New hires paid £1,581 more than existing employees in the same role
The latest research from totaljobs has revealed that new hires earn an average of £1,581 more than existing employees in the same role. With UK employment levels reaching record highs, workers are entering their job search with greater composure and confidence.
Meanwhile, with a widely reported skills shortage, employers are facing fierce competition for talent. This means that many have felt a growing need to offer competitive salaries to secure new recruits.
The power of negotiation
The research, which pulled insight from over 250 employers and 1,000 UK workers, has revealed the growing impact of negotiation. As such, 45% of employers admit to paying those new to the job more than existing employees in the same role.
When asked why, a third of British bosses claim this was a result of a candidate’s negotiation. A quarter claim that a contributing factor is the pressure to fill a role quickly and 28% noted that they are proactive with offering higher salaries, as it gives them the edge over competitors when recruiting.
More than a payslip
For employers looking to secure and retain the best talent, thought has to go into factors beyond remuneration.
Our research revealed that two thirds of UK workers remain loyal to their employer, if they enjoy their work.
As part of the Global Talent Survey, we discovered the top 10 most important factors to job satisfaction. Interestingly, salary is nowhere to be seen. Instead, the employees are focused on work-life balance, the relationships they have with peers and superiors, and appreciation for their work.

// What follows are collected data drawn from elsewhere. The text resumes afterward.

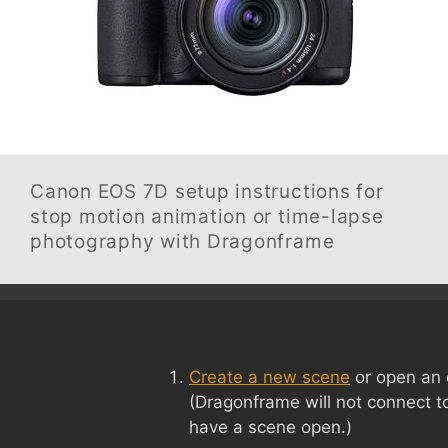
Canon EOS 7D
setup instructions for
stop motion animation or time-lapse
photography with Dragonframe
Create a new scene
or open an 
(Dragonframe will not connect t
have a scene open.)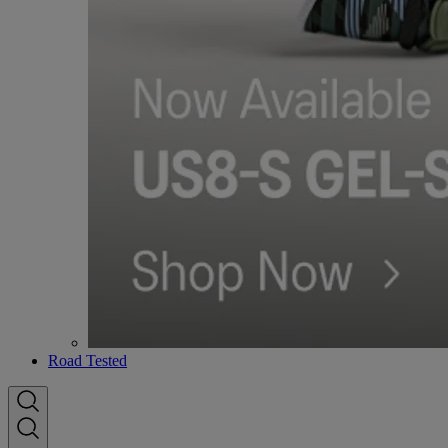
Road Tested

Three quarters of workers did not negotiate on salary when they joined their existing role, and what’s more, the research found that 59% of workers admit they have never moved jobs to boost their income.

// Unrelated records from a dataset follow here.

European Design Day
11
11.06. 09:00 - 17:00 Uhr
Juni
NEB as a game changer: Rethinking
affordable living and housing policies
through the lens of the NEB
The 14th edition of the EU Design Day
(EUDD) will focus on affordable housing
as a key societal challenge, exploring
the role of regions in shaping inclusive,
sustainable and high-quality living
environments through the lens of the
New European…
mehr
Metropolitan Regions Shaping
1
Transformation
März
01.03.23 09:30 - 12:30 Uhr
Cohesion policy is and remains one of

What this means for employers
The current landscape has afforded more power to the candidate, and with a suite of options and offers, they can afford to negotiate.

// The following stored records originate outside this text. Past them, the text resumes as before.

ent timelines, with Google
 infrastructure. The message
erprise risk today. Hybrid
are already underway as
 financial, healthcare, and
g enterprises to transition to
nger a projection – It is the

For employers, it’s vital that their salaries are bench-marked against the industry average, and that hiring managers are able to secure wiggle-room within their recruitment budget to secure the best talent.
When it comes to current employees, and those that request a pay increase, a consideration must be the rising cost of replacing employees. Is offering a small pay increase to one of your best, most loyal team members actually a cost-saving exercise compared to an average cost per hire of £24,000?
Fortunately for employers, money is oftentimes not a factor, with 2 in 3 people claiming that they wouldn’t leave a company to pursue a higher salary. With this in mind, alongside a well-rounded fiscal strategy for recruitment, employers must consider what they are offering in terms of emotional reward.
This includes, the opportunity for career progression and development, a well-defined and positive company culture, and where possible – a shared purpose and vision. It’s these pieces of the puzzle that will ultimately strengthen an employer brand, alongside a competitive salary structure.